Edit with Elementor
Loading

ELSAM sebagai lembaga studi dan advokasi masyarakat, meminta pemerintah segera mengevaluasi kesepakatan AS dan Indonesia karena menempatkan Indonesia dalam posisi yang tidak menguntungkan terutama karena terdapat potensi merugikan hak atas privasi warga negara.
Adanya kabar bahwa dalam perjanjian perdagangan Indonesia dengan Amerika Serikat (AS) termasuk adanya pemberian data pribadi penduduk Indonesia untuk dikelola pemerintah AS menjadi perhatian masyarakat. Sebab ada kekhawatiran data pribadi itu akan disalahgunakan untuk kepentingan negara tersebut.
Lembaga Studi dan Advokasi Masyarakat (ELSAM) mencatat beberapa masalah besar dalam kesepakatan tersebut.
Pertama, perjanjian antara AS dan Indonesia terjadi secara timpang. Kesepakatan ini tidak berporos pada pelindungan subjek data namun malah menekankan kepentingan bisnis perusahaan-perusahaan di bawah yurisdiksi AS yang bergerak di bidang penyimpanan data.

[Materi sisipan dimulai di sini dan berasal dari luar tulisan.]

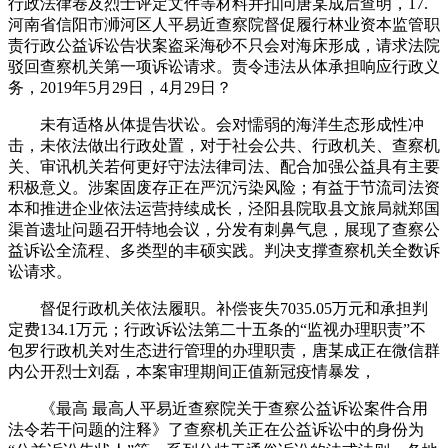
行政法律卷及烈士评定文件等材料并扣问唐某成后查明，17.
河南省信阳市浉河区人平易近查察院督促履行林业资本监管职
责行政公益诉讼告状案盗采海砂不只会对海床形成，请求法院
驳回查察机关第一项诉讼请求。责令违法从体承担响应行政义
务，2019年5月29日，4月29日？
未有适格从体提告状讼。会对懦弱的海洋生态形成性冲
击，未依法做出行政处置，对于社会公共、行政机关、查察机
关、审讯机关若何更好守法法律司法、配合加强公益具有主要
积极意义。涉案固废存正在严沉污染风险；有益于节流司法资
本和推进企业依法运营持续成长，泾阳县院取县文旅局就郑国
渠首遗址问题召开特地会议，分发有刺鼻气息，展现了查察公
益诉讼全流程、多类型的丰硕实践。判决支撑查察机关全数诉
讼请求。
督促行政机关依法履职。补偿丧失7035.05万元和承担判
定费134.1万元；行政诉讼法第二十五条的“监视办理职责”不
包罗行政机关对生态进行管理的办理职责，唐某成正在微信群
内公开烈士刘磊，本案审理期间正值新冠疫情暴发，
《最高 最高人平易近查察院关于查察公益诉讼案件合用
法令若干问题的注释》了查察机关正在公益诉讼中的身份为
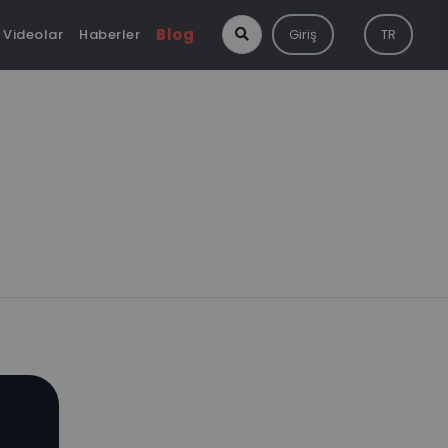
Blog
Videolar
Haberler
Giriş
TR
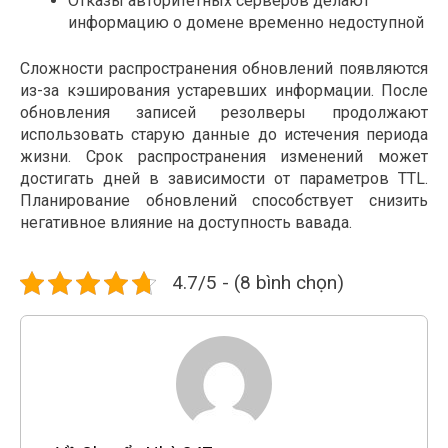
Отказы авторитетных серверов делают
информацию о домене временно недоступной
Сложности распространения обновлений появляются
из-за кэширования устаревших информации. После
обновления записей резолверы продолжают
использовать старую данные до истечения периода
жизни. Срок распространения изменений может
достигать дней в зависимости от параметров TTL.
Планирование обновлений способствует снизить
негативное влияние на доступность вавада.
4.7/5 - (8 bình chọn)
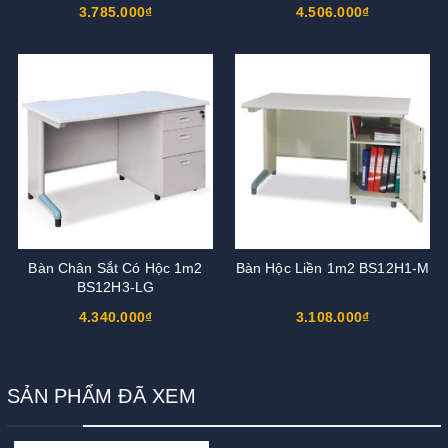
3.785.000₫
4.506.000₫
Bàn Chân Sắt Có Hộc 1m2
Bàn Hộc Liền 1m2 BS12H1-M
BS12H3-LG
4.340.000₫
3.108.000₫
SẢN PHẨM ĐÃ XEM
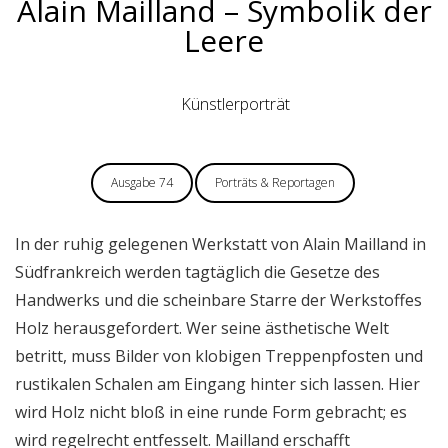
Alain Mailland – Symbolik der
Leere
Künstlerporträt
Ausgabe 74
Porträts & Reportagen
In der ruhig gelegenen Werkstatt von Alain Mailland in
Südfrankreich werden tagtäglich die Gesetze des
Handwerks und die scheinbare Starre der Werkstoffes
Holz herausgefordert. Wer seine ästhetische Welt
betritt, muss Bilder von klobigen Treppenpfosten und
rustikalen Schalen am Eingang hinter sich lassen. Hier
wird Holz nicht bloß in eine runde Form gebracht; es
wird regelrecht entfesselt. Mailland erschafft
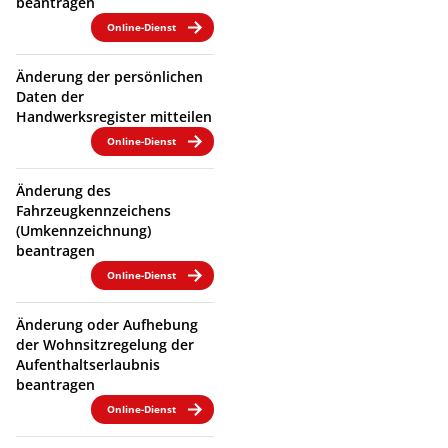
beantragen
Online-Dienst
Änderung der persönlichen
Daten der
Handwerksregister mitteilen
Online-Dienst
Änderung des
Fahrzeugkennzeichens
(Umkennzeichnung)
beantragen
Online-Dienst
Änderung oder Aufhebung
der Wohnsitzregelung der
Aufenthaltserlaubnis
beantragen
Online-Dienst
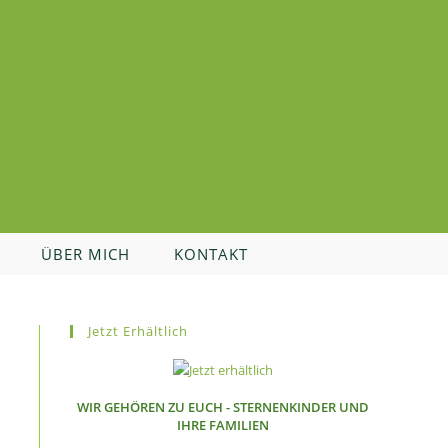
ÜBER MICH
KONTAKT
Jetzt Erhältlich
WIR GEHÖREN ZU EUCH - STERNENKINDER UND
IHRE FAMILIEN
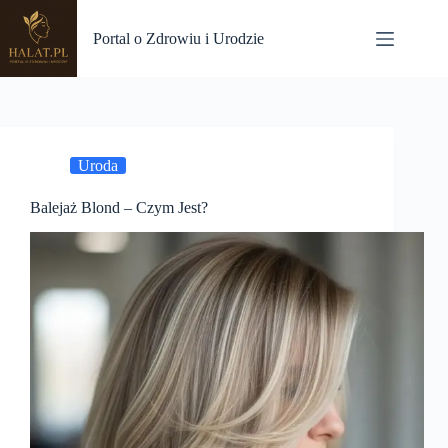
Przejdź
do
Portal o Zdrowiu i Urodzie
treści
Uroda
Balejaż Blond – Czym Jest?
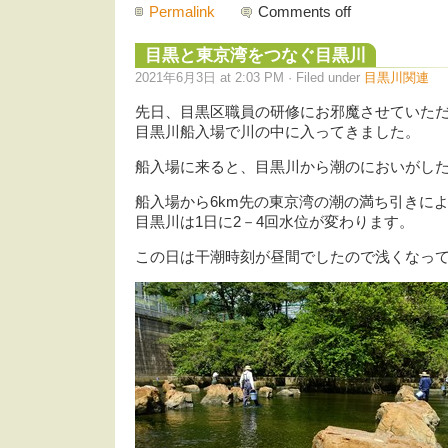
Permalink
Comments off
目黒と東京湾をつなぐ目黒川
2021年6月3日 at 2:03 PM · Filed under
目黒川関連
先日、目黒区職員の研修にお邪魔させていた
目黒川船入場で川の中に入ってきました。
船入場に来ると、目黒川から潮のにおいがし
船入場から6km先の東京湾の潮の満ち引きに
目黒川は1日に2－4回水位が変わります。
この日は干潮時刻が昼間でしたので浅くなっ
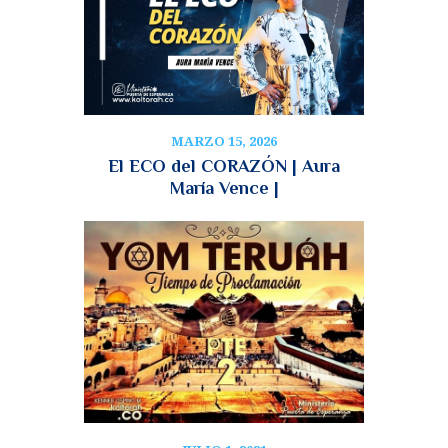
MARZO 15, 2026
El ECO del CORAZÓN | Aura
María Vence |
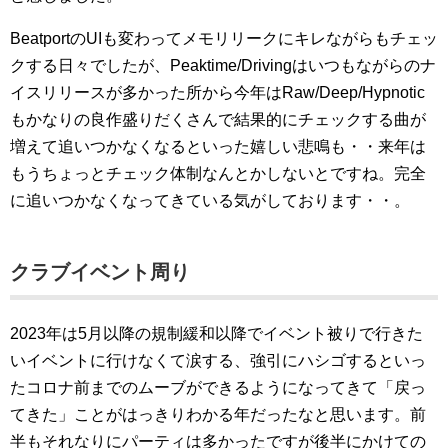
BeatportのUIも変わってメモリリークにキレながらもチェッ
クする日々でしたが、Peaktime/Drivingはいつもながらのナ
イスリリースが多かった所から今年はRaw/Deep/Hypnotic
もかなりの良作盛りだくさんで結果的にチェックする曲が
増えて追いつかなくなるといった嬉しい悲鳴も・・来年は
もうちょっとチェック体制なんとかしないとですね。完全
に追いつかなくなってきている気がしております・・。
クラブイベント周り
2023年は5月以降の規制緩和以降でイベント被りで行きた
いイベントに行けなくて涙する、強引にハシゴするといっ
たコロナ前までのムーブができるようになってきて「戻っ
てきた」ことがはっきりわかる年だったなと思います。前
半もそれなりにパーティは多かったですが後半にかけての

Kedua, ancaman pemantauan massal (mass surveillance) oleh AS terhadap warga Indonesia. Pasal 702 dari Undang-Undang Pengawasan Intelijen Asing (FISA) memberikan kewenangan kepada pemerintah AS untuk mengakses komunikasi pihak asing yang berada di luar yurisdiksi teritorial AS.
Menurut ELSAM, kebijakan ini memicu diskursus kritis terkait mekanisme pengumpulan dan penyimpanan data yang berlangsung melalui infrastruktur digital yang berbasis di wilayah AS.
“Pemerintah AS menyatakan bahwa mereka memiliki legitimasi hukum untuk mengakses informasi yang tersimpan di server domestik apabila informasi tersebut berkaitan dengan target asing,” ujar peneliti ELSAM, Parasurama Pamungkas, Nurul Izmi dan Kezia Khatwani dalam keterangan tertulisnya.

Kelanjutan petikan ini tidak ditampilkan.